Coup de tonnerre dans le ciel judiciaire bruxellois.

La commission de nomination réunie du Conseil supérieur de la Justice n’a pas renouvelé, mercredi, les mandats des présidents des tribunaux de première instance francophone et néerlandophone de Bruxelles, Luc Hennart et Alfred Van Winsen.

C’est un coup de tonnerre dans le ciel judiciaire de la capitale. Plus des deux tiers des membres de chaque groupe linguistique de la commission se sont prononcés contre le renouvellement des mandats.

Plusieurs casseroles

Depuis quelques semaines, la position de M. Hennart était devenue inconfortable. Le président, qui se revendique publiquement de sa proximité avec le PS, ce qui a pu indisposer certains membres de la commission, s’est mis à dos au mois de décembre plusieurs juges de la jeunesse.

A l’occasion d’une réunion qui portait sur l’organisation du greffe du tribunal de la jeunesse, il se serait emporté, traitant plusieurs magistrats d’une façon à ce point excessive qu’une lettre de protestaion lui a été adressée par ceux-ci.

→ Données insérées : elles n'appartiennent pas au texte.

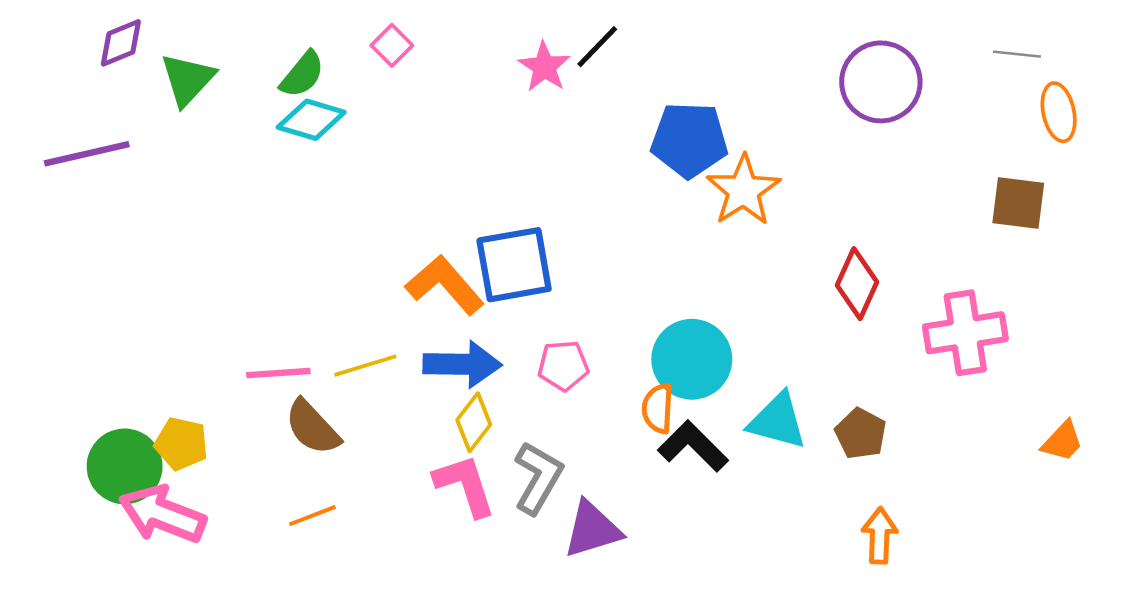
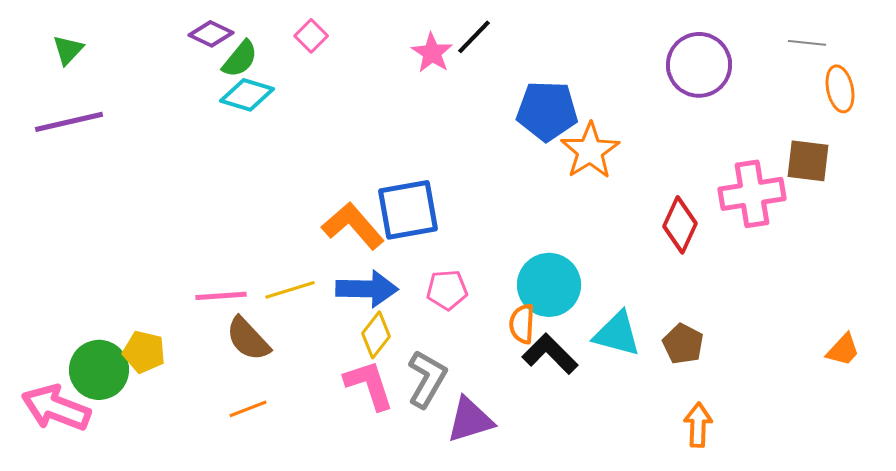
purple diamond: (121, 43) -> (211, 34), moved, turned 48
green triangle: (188, 79) -> (68, 50), moved, size x0.7
pink cross: (965, 333) -> (752, 194), moved
pink arrow: (162, 514) -> (56, 408), moved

Puis est survenu le feuilleton “Anne Gruwez”, du nom de la juge d’instruction bruxelloise qui occupe le rôle central du film “Ni juge, ni soumise”. Ce documentaire a reçu un Magritte à l’occasion d’une cérémonie à laquelle le président Hennart avait interdit à Mme Gruwez de participer. Elle a bravé l’interdit mais ce qui at retenu l’attention, c’est la levée de boucliers qui s’est produite au sein de la magistrature contre M. Hennart.

C’est ainsi que 14 juges d’instruction bruxellois lui avaient écrit pour se plaindre d’avoir, notamment, traité Mme Gruwez de “singe assise sur un orgue de barbarie.”

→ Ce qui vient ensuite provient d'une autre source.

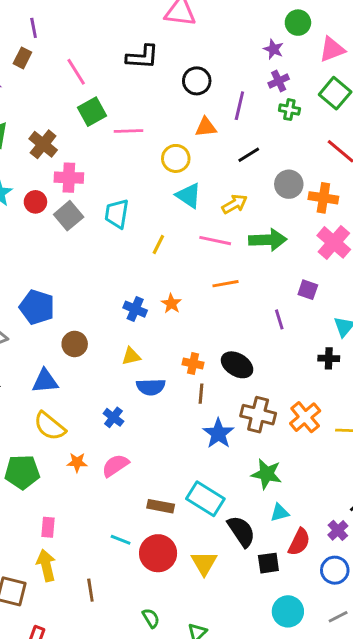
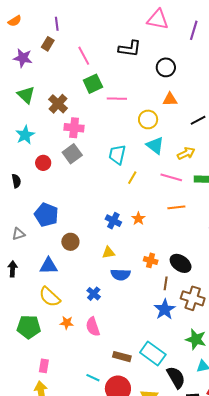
purple line: (239, 106) -> (194, 30), moved
red circle: (35, 202) -> (43, 163), moved
cyan trapezoid: (117, 214) -> (117, 155), moved
brown line: (201, 394) -> (166, 283), moved
pink semicircle: (115, 466) -> (93, 327), turned -78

Il y a quelques heures enfin, on apprenait que des interprètes attaquaient M. Hennart en justice parce qu’il avait refusé de leur payer certaines prestations executées en soirée et pendant le week-end.

Bref, au sein du tribunal, M. Hennart s’était fait des ennemis mais il comptait aussi des partisans qui lui reconnaissaient du courage dans la façon dont il défendait sa juridiction contre le traitement que l’exécutif réservait à la justice.

Un certain panache

A plusieurs reprises, dans la presse et sur les plateaux de télé, M. Hennart, non sans panache, avait dit tout le mal qu’il pensait de la politique suivie par le ministre de la Justice Koen Geens (CD&V).

Luc Hennart devrait redevenir conseiller à la cour d’appel à la fin de son mandat, qui expire au printemps. Les places de présidents des deux tribunaux bruxellois vont être déclarées ouvertes et les candidadutres pourront être déposées dans la foulée. La procédure de nomination des futurs chefs de corps devrait durer six mois environ, nous a confié Magali Clavie, membre du CSJ. D’ici là, ce sont des vice-présidents des deux tribunaux qui assureront l’interim.